Le concept du "ciné-restau", très en vogue aux Etats-Unis, offre aux spectateurs un repas complet durant la séance. Mais pas n’importe quel repas : un menu "raccord", où les différents mets concoctés sont servis en fonction des scènes. Pour La Vie d’Adèle, une fondue au fromage aurait été au menu… À New York, un seul cinéma offre ce service, et à prix d’or (environ 18 euros la place), mais un autre doit ouvrir l'an prochain à Manhattan. Les restaurants-cinémas sont déjà très populaires au Texas et près d'une dizaine de nouvelles salles doivent ouvrir dans le reste du pays en 2013. En France, le multiplexe EuropaCorp d’Aéroville, en région parisienne, propose deux salles First équipées de larges sièges en cuir et d’où il est possible de commander un repas.

Autre expérience : la remise au goût du jour des drive-in. A Paris, le Cinéma Paradiso du MK2 Grand Palais a ouvert ses portes l’été dernier, pour le plus grand drive-in jamais connu dans une capitale. Avec une capacité d’un peu plus de mille spectateurs, l’événement abritait Fiat 500 et collines aménagées. Toutes les places, envolées en quelques jours, variaient entre 13 et 50 euros en fonction de l’emplacement.

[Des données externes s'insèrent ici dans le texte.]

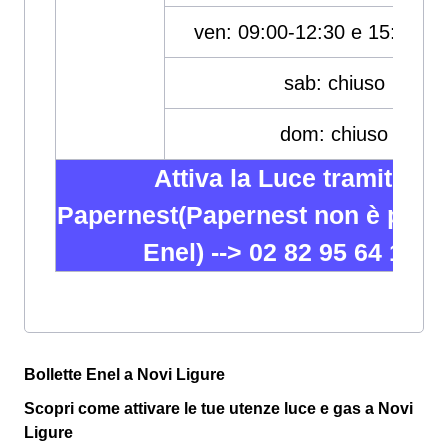
ven: 09:00-12:30 e 15:00-18
sab: chiuso
dom: chiuso
Attiva la Luce tramite
Papernest(Papernest non è partn
Enel) -->
02 82 95 64 12
Bollette Enel a Novi Ligure
Scopri come attivare le tue utenze luce e gas a Novi
Ligure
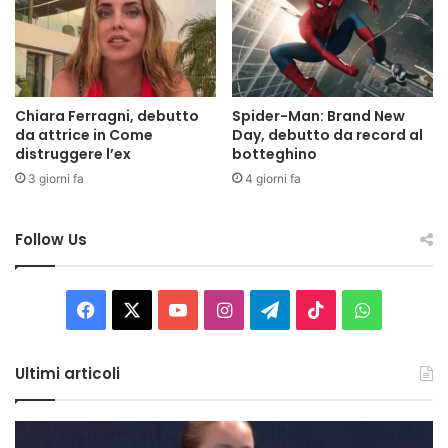
Chiara Ferragni, debutto
Spider-Man: Brand New
da attrice in Come
Day, debutto da record al
distruggere l’ex
botteghino
3 giorni fa
4 giorni fa
Follow Us
Facebook
X
You
Instagram
Telegram
TikTok
WhatsAp
Tube
Ultimi articoli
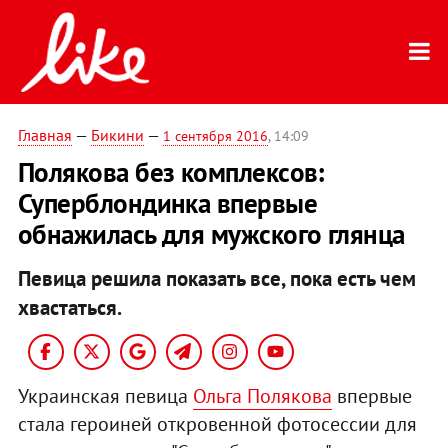
Главная
—
Бикини
—
1 сентября 2016
, 14:09
Полякова без комплексов:
Суперблондинка впервые
обнажилась для мужского глянца
Певица решила показать все, пока есть чем
хвастаться.
Украинская певица
Ольга Полякова
впервые
стала героиней откровенной фотосессии для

A chaque public son support ?

Si la mise en place de tels évènements est drôle et attractive, elle ne fait que renforcer le clivage entre les spectateurs férus de culture et versés dans le "festif" d’une part, et le grand public d’autre part, qui pourrait délaisser les salles si ce genre de pratiques devenait une norme. Tout le monde n’est pas prêt à investir 25 euros par séance, pour faire couler son "blue cheese" devant Adèle Exarchopoulos ou faire semblant de se dorer la pilule dans une Fiat 500 flambant neuve. Or, c’est justement ce grand public qu’il est aujourd’hui de plus en plus difficile de faire asseoir dans les salles ! Avec le risque de créer une rupture entre un "cinéma de consommation populaire" sur les écrans d’ordinateur ou objets nomades et une fréquentation des salles "bobo-frico-gaucho"…

Enfin, rappelons la légendaire fonction sociale du cinéma, où Olivia Newton-John et John Travolta connaissent leurs premiers émois dans Grease, où les copains se retrouvent pour l’école buissonnière dans Les 400 Coups ! Avec le développement des réseaux sociaux, le cinéma perd de son mordant, en ne proposant aux bandes de potes qu’une salle obscure et un écran. Avec des chips à la rigueur. Les salles tentent donc de redorer cette fonction sociale du cinéma, autour d’un bon steak ou dans une fausse voiture vintage. Mais attention à ne réduire le cinéma ni à un simple contenu de bande passante, ni à un prétexte à se faire une bouffe dans un lieu insolite.